羅建林的詫異不在兩個大人,而是他們護在中間的小女孩,“這么小的孩子怎么都帶過來了,你們”
不怕她死在下放期間嗎
然而,最后這幾個字他并沒有說出來,看著三人惶恐的神色,到底是不忍心開口。
東北的冬季有多難熬啊
他們肯定不能被安頓在知青屋,只能落腳在四面都透風的牛棚,再看看他們身上挎著的小包行李,怕是連厚實的衣物都沒有。
沒有熱炕、沒有暖和棉被棉衣。
吃不飽、穿不暖,還得做最累最臟的活,他們這一家三口怎么熬得過去
連大人都不一定能撐過去,更別說一個小孩子了。
“同、同志,我們一定會好好干活。”程行有些忐忑,卻又不得不為了家人站出來,一路從老家趕到這邊,他其實已經后悔將女兒帶上了。
來之前就做好了心理準備,但現實比他們想象中更難。
哪怕女兒不住哭鬧,他都應該拒絕帶上她,而是該立馬和女兒劃清關系,托付給家里人才是。
現在一切都太遲了,此時的他都極為恍然,在路上時還想著盡可能和周邊的人搞好關系,讓他們一家三口不至于過得太難。
可現實直接打了他的臉,打的特別重。
話說的再好聽、笑容笑得再諂媚,打上臭老九的身份后,他們就成為了最下等的人,無數謾罵和欺辱,早已經讓他們的身心疲憊。
原先還極為熱絡愛交際的程行根本不敢多說話,只是怯弱護著妻女,保證他們一定會好好干活,絕對不敢不聽從吩咐。
羅建林視線落在他的臉上,仍舊能看到鼻翼上的傷痕,顯然這一路走得并不安穩,他不好多說什么,只是冷著面道“你們等下跟著我回去。”
“好好好。”程行連連點頭,不敢再多說什么。
他們不知道要等多久,也不敢開口去問,安靜的待在原地等待著。
小姑娘動了動腳,有些站不住。
賀梅想將女兒抱在懷里,讓她歇歇腳。
剛彎了彎身,程行就壓了壓她的手,輕聲道“我來。”
賀梅眼里帶著淚,她沒說什么,只是接過丈夫身上的包袱,仍由她將女兒抱在懷中。
賀梅無聲的替女兒整理整理衣服。
可視線落在一處卻立馬僵住。
她家的小囡囡從出生就沒怎么受過苦,稍稍有些不舒服就會憋著嘴掉淚珠子,得哄好長時間才會笑起來。
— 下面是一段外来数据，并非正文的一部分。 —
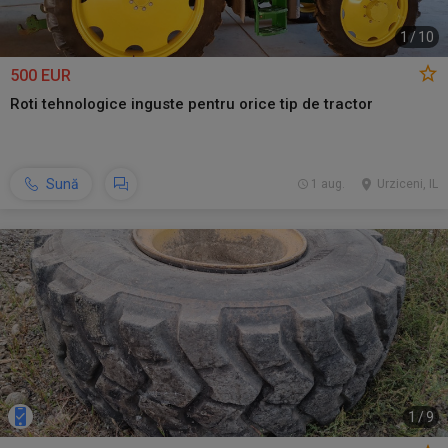
1
/
10
500 EUR
Roti tehnologice inguste pentru orice tip de tractor
Sună
1 aug.
Urziceni, IL
1
/
9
就是輕輕摔一跤,那也會哼唧幾聲,趴在他們夫妻懷里撒嬌。
可現在,小腳上的鞋都裂開了口子,幾根腳指頭又紅又腫,血泡都破掉了,走起路來肯定極為難受。
但這么長的一截路,她家的小囡囡連哼都沒哼一聲。
“程行,我是不是做錯了”賀梅覺得自己的心揪得疼,如果早知道,哪怕再不忍、再不舍得,她都得將孩子放在公婆身邊,而是帶著跟他們一起受苦受難。
程行只是伸出一只手,輕輕拍打著她的后背。
一家三口挨在一塊,任誰都能感受到他們略顯絕望的氣氛。